Pierre de Buyl's homepage

Reproducible Lennard-Jones simulations

In an attempt to apply the idea of Reproducible Research to my work, I devised a Makefile-based project to reproduce data published by the NIST on a simple Lennard-Jones system.

Reproducible Research

Reproducible research consists in documenting a workflow (from parameters to figure generation) for the computer, so that a result can be reproduced. For a idea, here are a few interesting links: initial steps toward reproducible research, Baby steps for the Open-Curious or Ten Simple Rules for Reproducible Computational Research.

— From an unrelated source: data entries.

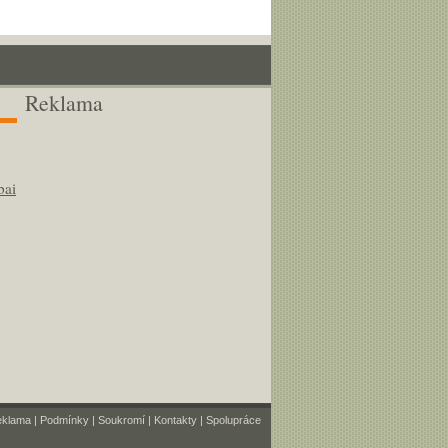
Reklama
bai
eklama
|
Podmínky
|
Soukromí
|
Kontakty
|
Spolupráce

My goal here was to reproduce reference data published by the National Institute of Standards and Technology (NIST) as part of their benchmark simulations of Lennard-Jones fluids, in the "MD NVE" category. This seemed an appropriate project to test reproducible research as it is one of the most common and simple model for the Molecular Dynamics of fluids.

Run it

If you are interested in reproducing the following figure:

Radial distribution function

Install a bunch of software:

and a program called sftmpl (for "Single file templater") that is available via pip

pip install sftmpl

or at https://github.com/pdebuyl/sftmpl. If you do not have installation rights on your machine, you may use pip install --user sftmpl.

The custom dump style for H5MD is available at https://github.com/pdebuyl/lammps and is needed to take advantage of the analysis tools in ljrr.

Once the software is installed, the project is obtained via git

git clone https://github.com/pdebuyl/ljrr
cd ljrr

To reproduce the figure, invoke the make command.

make data/nist_rdf.png

Your computer should now stay busy for some time. It is running the MD simulations at the different parameter values of the benchmark simulations. For information, running on a single CPU (Intel Core i5 at 3.4 GHz), the whole process take about 24 minutes.

The process

What happens during this time?

  1. Make realizes that to build the figure it needs a program, code/plot_rdf.py and a series of datafiles.
  2. The datafiles are computed by the program code/compute_rdf.py but they depend on the raw simulation data.
  3. To obtain the raw simulation data, make invokes lmp_mpi (the lammps executable). The configuration file for the simulations is generated by the program sftmpl from the template in.lj3d.tmpl by filling the appropriate variables with parameters.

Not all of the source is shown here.